Stored data entries
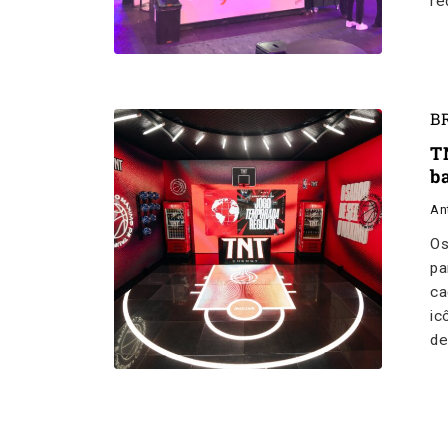
re
B
T
b
An
Os
pa
ca
ic
de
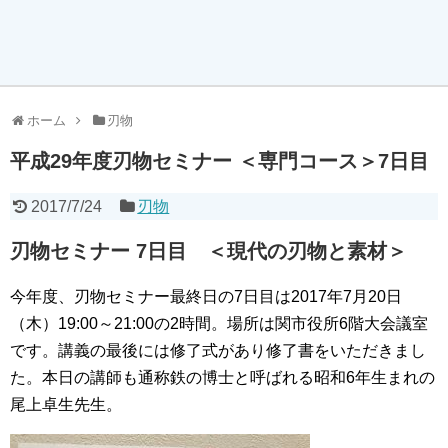
ホーム
刃物
平成29年度刃物セミナー ＜専門コース＞7日目
2017/7/24
刃物
刃物セミナー 7日目 ＜現代の刃物と素材＞
今年度、刃物セミナー最終日の7日目は2017年7月20日
（木）19:00～21:00の2時間。場所は関市役所6階大会議室
です。講義の最後には修了式があり修了書をいただきまし
た。本日の講師も通称鉄の博士と呼ばれる昭和6年生まれの
尾上卓生先生。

TASK PROMPT » The copy you return must match the records above exactly, minus any images.

OUTPUT FOR THIS TASK »
re
B
T
b
An
Os
pa
ca
ic
de
ホーム
刃物
平成29年度刃物セミナー ＜専門コース＞7日目
2017/7/24
刃物
刃物セミナー 7日目 ＜現代の刃物と素材＞
今年度、刃物セミナー最終日の7日目は2017年7月20日
（木）19:00～21:00の2時間。場所は関市役所6階大会議室
です。講義の最後には修了式があり修了書をいただきまし
た。本日の講師も通称鉄の博士と呼ばれる昭和6年生まれの
尾上卓生先生。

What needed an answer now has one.